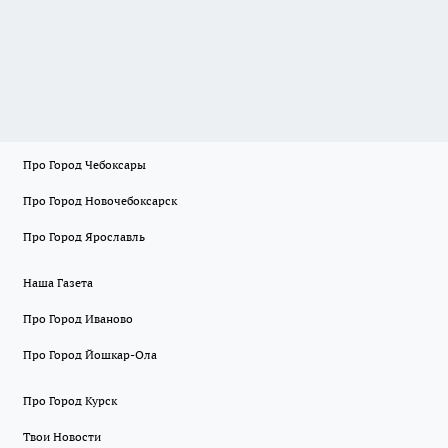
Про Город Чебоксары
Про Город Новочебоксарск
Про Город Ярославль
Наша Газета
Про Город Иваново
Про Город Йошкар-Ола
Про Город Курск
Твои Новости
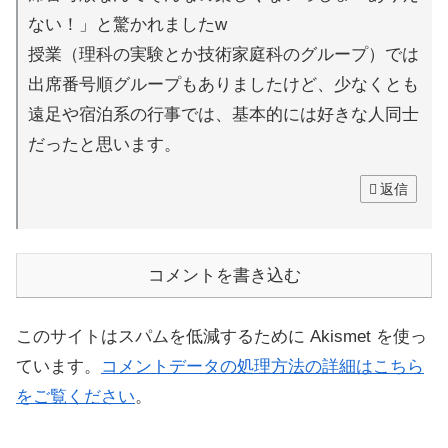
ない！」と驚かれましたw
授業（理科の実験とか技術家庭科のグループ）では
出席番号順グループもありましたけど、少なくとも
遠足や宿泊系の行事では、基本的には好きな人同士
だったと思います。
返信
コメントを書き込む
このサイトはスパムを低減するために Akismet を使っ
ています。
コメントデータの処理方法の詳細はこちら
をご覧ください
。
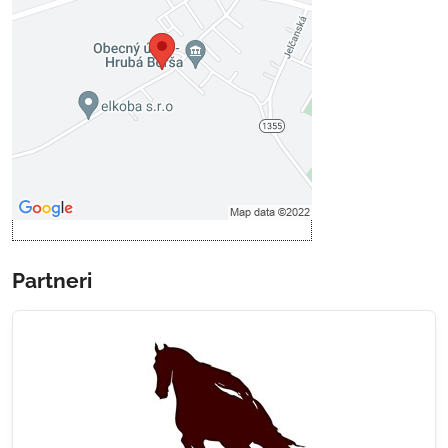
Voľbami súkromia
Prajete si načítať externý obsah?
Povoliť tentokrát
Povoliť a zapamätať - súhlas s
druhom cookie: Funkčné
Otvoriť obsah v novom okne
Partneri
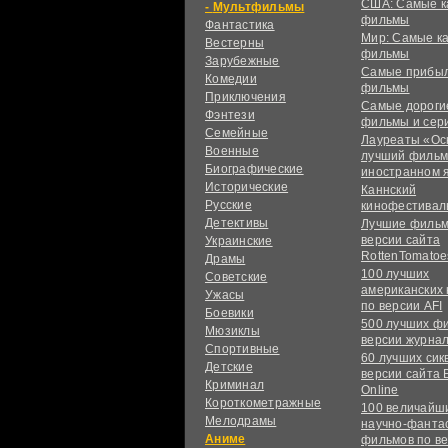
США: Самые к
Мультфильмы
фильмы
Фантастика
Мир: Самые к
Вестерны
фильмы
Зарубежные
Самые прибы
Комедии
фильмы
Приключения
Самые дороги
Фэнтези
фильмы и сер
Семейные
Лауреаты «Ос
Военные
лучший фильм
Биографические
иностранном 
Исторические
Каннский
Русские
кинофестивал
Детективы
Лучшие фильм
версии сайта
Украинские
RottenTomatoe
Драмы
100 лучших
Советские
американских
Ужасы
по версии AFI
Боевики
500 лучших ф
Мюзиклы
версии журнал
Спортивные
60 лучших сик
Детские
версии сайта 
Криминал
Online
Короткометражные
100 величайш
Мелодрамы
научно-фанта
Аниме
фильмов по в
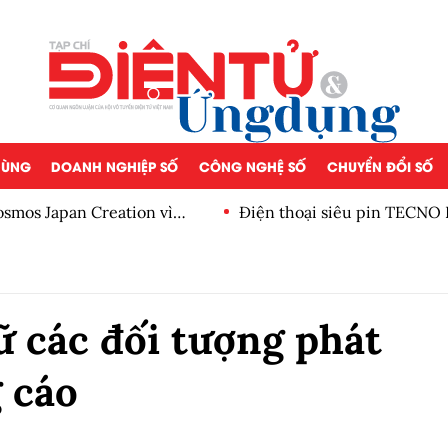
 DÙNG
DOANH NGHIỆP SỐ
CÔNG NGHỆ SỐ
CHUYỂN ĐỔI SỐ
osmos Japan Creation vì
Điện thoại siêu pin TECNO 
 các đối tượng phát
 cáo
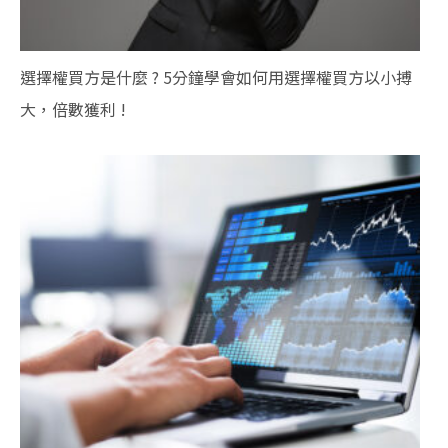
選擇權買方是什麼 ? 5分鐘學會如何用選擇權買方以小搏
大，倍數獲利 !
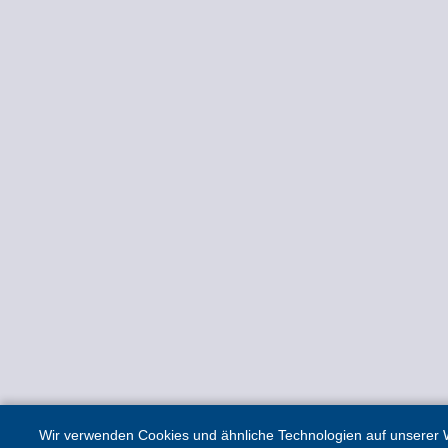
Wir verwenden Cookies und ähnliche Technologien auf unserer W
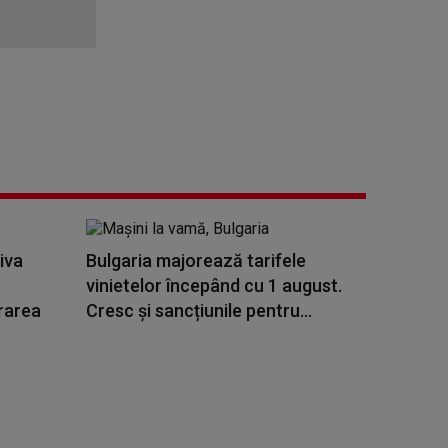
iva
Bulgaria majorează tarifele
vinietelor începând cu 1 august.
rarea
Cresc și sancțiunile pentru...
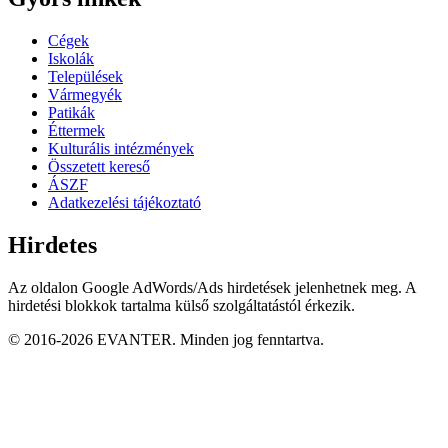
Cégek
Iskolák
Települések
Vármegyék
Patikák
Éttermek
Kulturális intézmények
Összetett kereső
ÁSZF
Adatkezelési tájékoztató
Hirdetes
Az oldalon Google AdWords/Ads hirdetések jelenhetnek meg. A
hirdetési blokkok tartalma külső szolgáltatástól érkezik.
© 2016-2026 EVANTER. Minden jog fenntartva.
※ ※ ※
## [WHAT IS EXPECTED]
Within the entries above, the lines from the one with "các đối tượng phát" through the final line are to be printed exactly, with the pictures removed.

## [TASK RESPONSE]
 các đối tượng phát
 cáo
選擇權買方是什麼 ? 5分鐘學會如何用選擇權買方以小搏
大，倍數獲利 !
Wir verwenden Cookies und ähnliche Technologien auf unserer W
iva
Bulgaria majorează tarifele
vinietelor începând cu 1 august.
rarea
Cresc și sancțiunile pentru...
Cégek
Iskolák
Települések
Vármegyék
Patikák
Éttermek
Kulturális intézmények
Összetett kereső
ÁSZF
Adatkezelési tájékoztató
Hirdetes
Az oldalon Google AdWords/Ads hirdetések jelenhetnek meg. A
hirdetési blokkok tartalma külső szolgáltatástól érkezik.
© 2016-2026 EVANTER. Minden jog fenntartva.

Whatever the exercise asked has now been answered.